Did government failures lead to EU referendum voter registration website crash?
Sources blame GDS for EU referendum website failure
Failures to design the voter registration website for the cloud, or to make it scalable, may have forced the government to enact emergency legislation to allow people to register to vote in the EU referendum, according to sources speaking to IT Pro.
Tens of thousands of UK citizens were unable to register their right to vote in the upcoming referendum when the government's website crashed under what the Cabinet Office called "unprecedented traffic" on Tuesday, leading Whitehall to take the extraordinary step of extending the registration deadline until 11.59pm tonight.
However, sources close to the public sector with knowledge of the matter have blamed the government for the crash, revealing it used an in-house private cloud to host the service, meaning it could not scale to meet the high demand.
IT Pro has also discovered the application - designed by GDS (Whitehall's internal digital team) with help from its regular coding partners, including Kainos - was not built with the ability to run in multiple zones, meaning that when the private cloud fell over, users were not redirected to another instance of the website.
Research house Kable's chief analyst, Jessica Figueras, told IT Pro the failure raised serious questions over whether the government had thought through the consequences of mission-critical digital services failing at crucial times, saying it could have thrown any referendum result into doubt.
"It's not like an online shopping website going down," she said. "When you have IT service issues that affect democracy, that's a dangerous situation."
Despite the G-Cloud framework allowing the government to pick from thousands of cloud providers like IBM, Skyscape and HP Enterprise, Whitehall chose to host its register to vote application on servers belonging to FCO Services, a trading fund set up by the Foreign and Commonwealth Office.
While most Gov.uk website pages are hosted by Carrenza, clicking the Start Now button on the Register to vote page redirects users to the application hosted by FCO Services.
The service describes itself as running "integrated, secure services worldwide to the FCO and other UK government departments, supporting the delivery of government agendas", and sources said its hosting resembles a small private cloud with limited capacity to scale.
One source, a G-Cloud vendor, said: "They have a very small infrastructure so when I see a massive increase in traffic they just don't scale up and they run into availability issues."
Public data shows 515,000 people visited the Register to vote page on the day it crashed on 7 June, and the government separately confirmed 214,000 applications were made in the last hour of availability.
The largest previous spike was in the run up to the last General Election, when 469,000 people registered to vote on 20 April 2015 - though the site did not appear to crash that day.
Oliver Letwin MP today told Parliament the website crashed from a traffic spike "three times as intense as the spike before the general election", but this does not appear to be backed up by the government's own data.
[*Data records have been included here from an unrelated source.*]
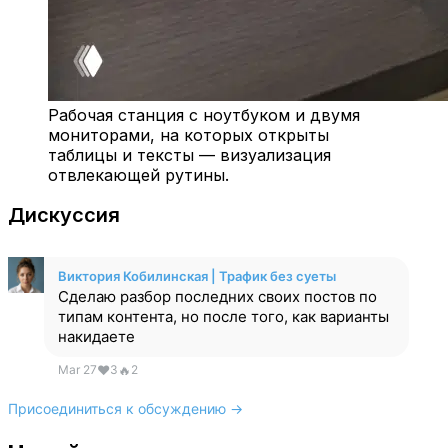
Рабочая станция с ноутбуком и двумя
мониторами, на которых открыты
таблицы и тексты — визуализация
отвлекающей рутины.
Дискуссия
Виктория Кобилинская | Трафик без суеты
Сделаю разбор последних своих постов по
типам контента, но после того, как варианты
накидаете
Mar 27
❤
3
🔥
2
Присоединиться к обсуждению →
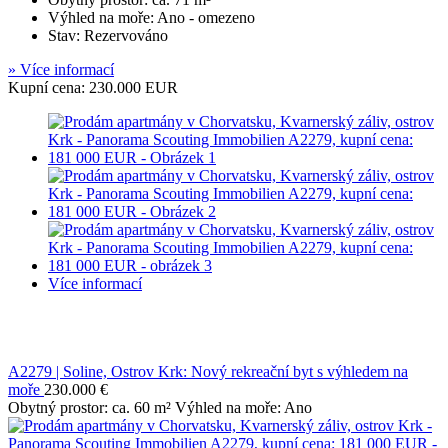
Výhled na moře: Ano - omezeno
Stav: Rezervováno
» Více informací
Kupní cena: 230.000 EUR
Více informací
A2279 | Soline, Ostrov Krk: Nový rekreační byt s výhledem na
moře
230.000 €
Obytný prostor: ca. 60 m² Výhled na moře: Ano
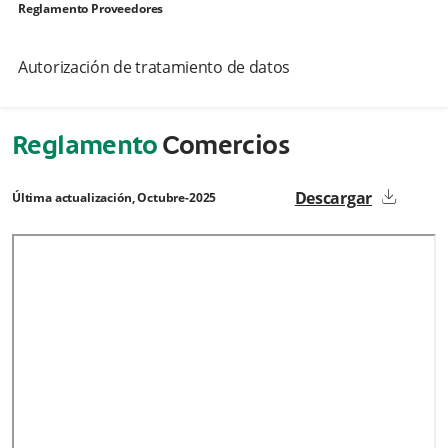
Reglamento Proveedores
Transferencia y transmisión de datos personales
nder
ea
Autorización de tratamiento de datos
Relacionamiento con terceros y/o encargados
Reglamento
Comercios
Vigencia
Descargar
download
Última actualización, Octubre-2025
A Cabinet Office spokesman explained Letwin's figures are "based on a longer term average" spread across several days.
Kable analyst Figueras said GDS has experienced previous failures and traffic spikes in other digital services.
Referring to an incident last year when a government site crashed as people tried to sign up for digital tax discs, she said: "They have experienced this sort of thing going wrong before. Voter registration is a deadline-driven service and they lend themselves to service spikes, it's something you need to factor in from the start."
Letwin claimed the government has now doubled the capacity of the voter registration website to deal with future spikes, but the Cabinet Office declined the opportunity to explain how it has managed this.
FCO Services declined to comment on this article.
Why wasn't the voter registration application designed with better backup support?
Letwin also said in Parliament that the sheer number of applications mean "it's no surprise the website fell over", but IT Pro sources claimed the incident was avoidable.
In fact, they went as far as to say that GDS must shoulder blame for failing to design the Register to vote application to be "cloud native."
Cloud native applications are "built for failure", said one source, so that if one availability zone fails, the app continues to work by connecting users to a separate instance based in another availability zone that is running simultaneously.
"The last couple of days I would have thought this is a mission-critical application," the G-Cloud vendor source told IT Pro. "You need a cloud native application so if a provider fails, it works elsewhere. You need a multiple cloud strategy."
However, the application, written in 2013 by GDS, was not designed to be cloud native, according to our sources - with GDS lacking the skills to build such software.
"I don't think that level of skill exists, it certainly doesn't exist within government," the source said. "There's very poor guidance and education within government of writing a cloud native application."
GDS wrote the Register to vote application largely in-house, and invited development shops including Kainos to contribute without going through a formal tender process - apparently the norm when developing in-house.
A spokesman for Kainos told IT Pro only a handful of its engineers helped with the project, and said: "Our staff have a deep and recognised level of expertise, acquired over many years. This is acknowledged by our many government clients, who have selected Kainos to help on multiple complex digital projects."
Calling the app an "early" project from GDS, Kable's Figueras said she hoped the body has learned lessons from the experience.
"I would strongly suspect that since the service, they have learned a lot of lessons and I would hope and trust these services aren't being designed in this way again," she said.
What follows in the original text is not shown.